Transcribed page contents
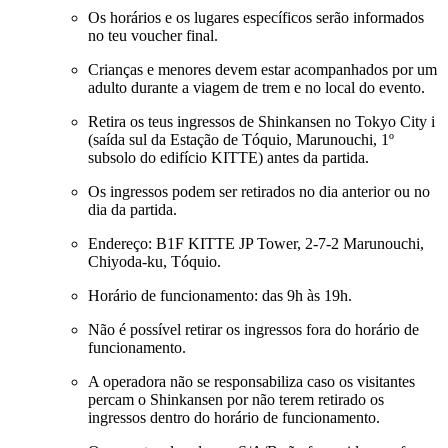
Os horários e os lugares específicos serão informados
no teu voucher final.
Crianças e menores devem estar acompanhados por um
adulto durante a viagem de trem e no local do evento.
Retira os teus ingressos de Shinkansen no Tokyo City i
(saída sul da Estação de Tóquio, Marunouchi, 1º
subsolo do edifício KITTE) antes da partida.
Os ingressos podem ser retirados no dia anterior ou no
dia da partida.
Endereço: B1F KITTE JP Tower, 2-7-2 Marunouchi,
Chiyoda-ku, Tóquio.
Horário de funcionamento: das 9h às 19h.
Não é possível retirar os ingressos fora do horário de
funcionamento.
A operadora não se responsabiliza caso os visitantes
percam o Shinkansen por não terem retirado os
ingressos dentro do horário de funcionamento.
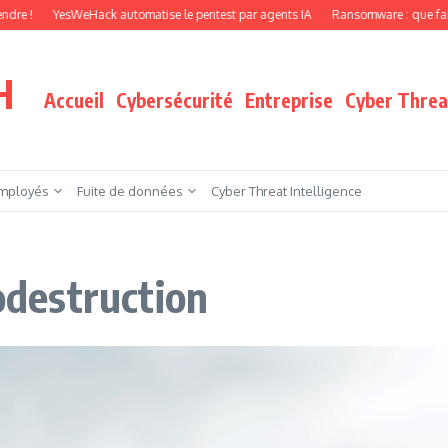
sWeHack automatise le pentest par agents IA
Ransomware : que faire quand vos 
H
Accueil
Cybersécurité
Entreprise
Cyber Threat
mployés
Fuite de données
Cyber Threat Intelligence
todestruction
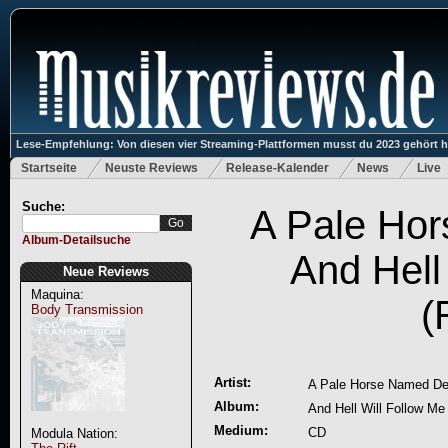
Lese-Empfehlung: Von diesen vier Streaming-Plattformen musst du 2023 gehört 
Startseite
Neuste Reviews
Release-Kalender
News
Live
Suche:
A Pale Ho
Album-Detailsuche
And Hell
Neue Reviews
Maquina:
(
Body Transmission
Artist:
A Pale Horse Named De
Album:
And Hell Will Follow Me
Medium:
CD
Modula Nation:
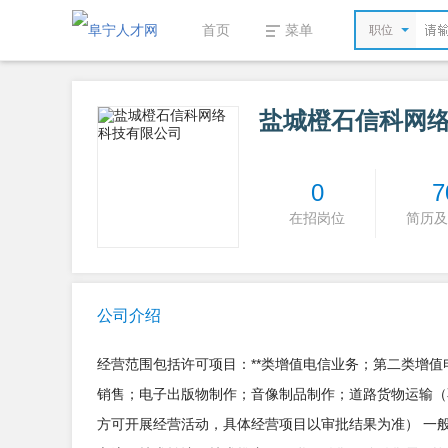
首页
菜单
职位
盐城橙石信科网
0
7
在招岗位
简历及
公司介绍
经营范围包括许可项目：**类增值电信业务；第二类增
销售；电子出版物制作；音像制品制作；道路货物运输（
方可开展经营活动，具体经营项目以审批结果为准） 一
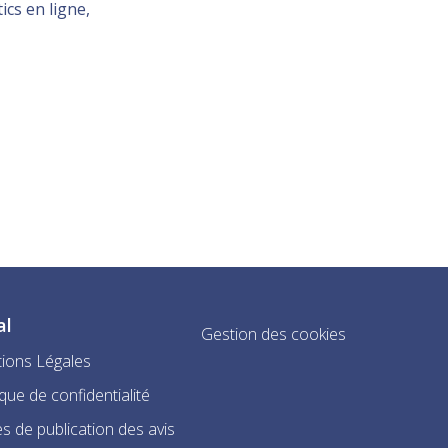
ics en ligne,
al
Gestion des cookies
ions Légales
ique de confidentialité
s de publication des avis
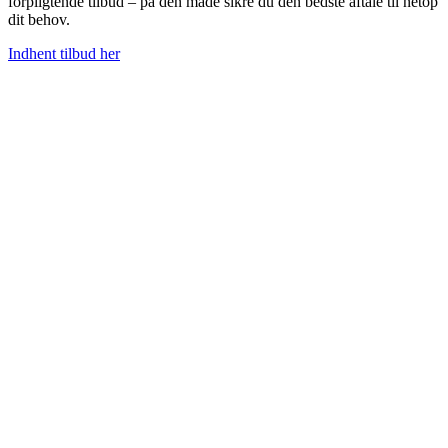
forpligtende tilbud – på den måde sikre du den bedste aftale til netop
dit behov.
Indhent tilbud her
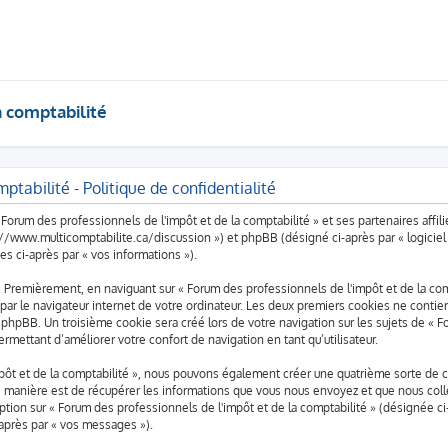
a comptabilité
ptabilité - Politique de confidentialité
Forum des professionnels de l'impôt et de la comptabilité » et ses partenaires affilié
s://www.multicomptabilite.ca/discussion ») et phpBB (désigné ci-après par « logiciel
es ci-après par « vos informations »).
 Premièrement, en naviguant sur « Forum des professionnels de l'impôt et de la com
ar le navigateur internet de votre ordinateur. Les deux premiers cookies ne contienn
phpBB. Un troisième cookie sera créé lors de votre navigation sur les sujets de « Fo
ermettant d’améliorer votre confort de navigation en tant qu’utilisateur.
mpôt et de la comptabilité », nous pouvons également créer une quatrième sorte de 
 manière est de récupérer les informations que vous nous envoyez et que nous coll
iption sur « Forum des professionnels de l'impôt et de la comptabilité » (désignée c
-après par « vos messages »).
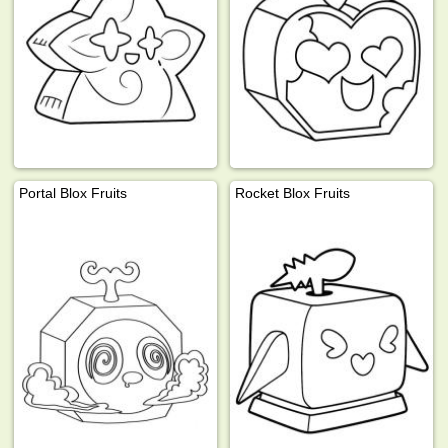
Portal Blox Fruits
Rocket Blox Fruits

--- Work item ---
If the word "comptabilité" is on a line above, return that line.

--- Result below ---
a comptabilité
Forum des professionnels de l'impôt et de la comptabilité » et ses partenaires affilié
mpôt et de la comptabilité », nous pouvons également créer une quatrième sorte de 
iption sur « Forum des professionnels de l'impôt et de la comptabilité » (désignée c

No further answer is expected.